Páginas

domingo, 26 de setembro de 2010

Fugindo



Tô querendo fugir de tudo. Tô precisando sumir. Nem que seja por pouco tempo. Algo do tipo pegar uma estrada vazia e ir pra um lugar tranqüilo. Tô precisando de clichês. Quero ir para uma daquelas cidades fantasmas, quase desertas, só com habitantes estranhos e desconfiados, mas que nem ligam para a minha presença temporária. Quero ir pra um lugar onde ninguém me faça perguntas, nem eu tenha que abrir a boca pra falar com alguém.

Quero passar uns quatro dias num motel velho de beira de estrada, com aquelas paredes finas que parecem ter sido feitas de papelão, com aquele letreiro luminoso falho escrito “há vagas”, com um quadro floral torto na parede, com um abajur imundo que não acende, com um cinzeiro que não é limpo há anos, com uma tevê que pega só dois canais mal sintonizados, com um frigobar com bebida ordinária.

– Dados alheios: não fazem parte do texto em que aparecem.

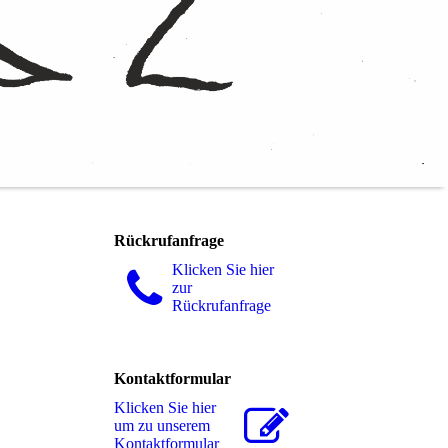
Rückrufanfrage
Klicken Sie hier
zur
Rückrufanfrage
Kontaktformular
Klicken Sie hier
um zu unserem
Kon­takt­for­mu­lar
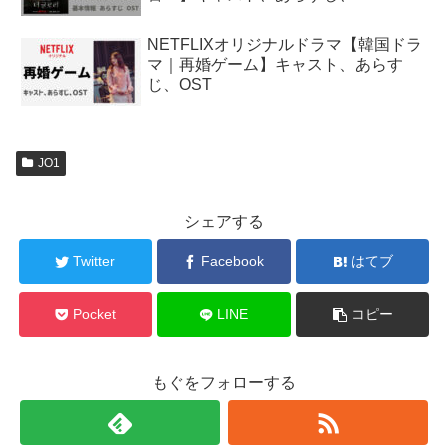
NETFLIXオリジナルドラマ【韓国ドラ
マ｜再婚ゲーム】キャスト、あらす
じ、OST
JO1
シェアする
Twitter
Facebook
はてブ
Pocket
LINE
コピー
もぐをフォローする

Quero beber essa bebida ordinária até cair na cama e dormir um sono pesado por muitas horas. Quero acordar com a luz que entra por entre as persianas que não fecham, quero levantar sem dar bom dia pra ninguém e ir pegar uma coca-cola na máquina que fica do lado de fora do quarto pra fazer as vezes de meu café da manhã.

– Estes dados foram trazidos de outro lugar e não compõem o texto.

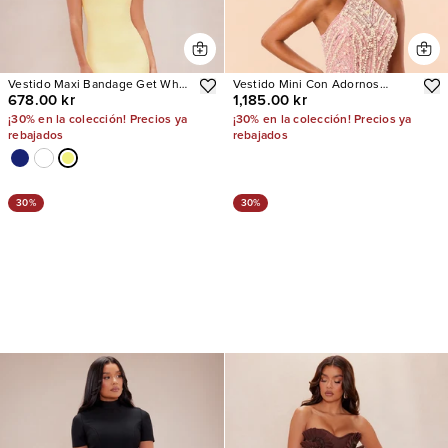
Vestido Maxi Bandage Get What
Vestido Mini Con Adornos
678.00 kr
1,185.00 kr
I Want
Dreaming Of You
¡30% en la colección! Precios ya
¡30% en la colección! Precios ya
rebajados
rebajados
30%
30%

Quero voltar pro quarto e ficar em silêncio sentada numa cadeira duvidosa olhando pela janela a inércia do movimento da estrada. Quero passar horas assim, só espiando a vida alheia, imaginando vidas diferentes da minha. Quero pegar um caderno pequeno de espiral e uma caneta bic azul e passar horas escrevendo o que me vem na cabeça. A caneta vai falhar em diversos momentos, como quem me censurasse as idéias, mas não vai ser mais teimosa do que eu.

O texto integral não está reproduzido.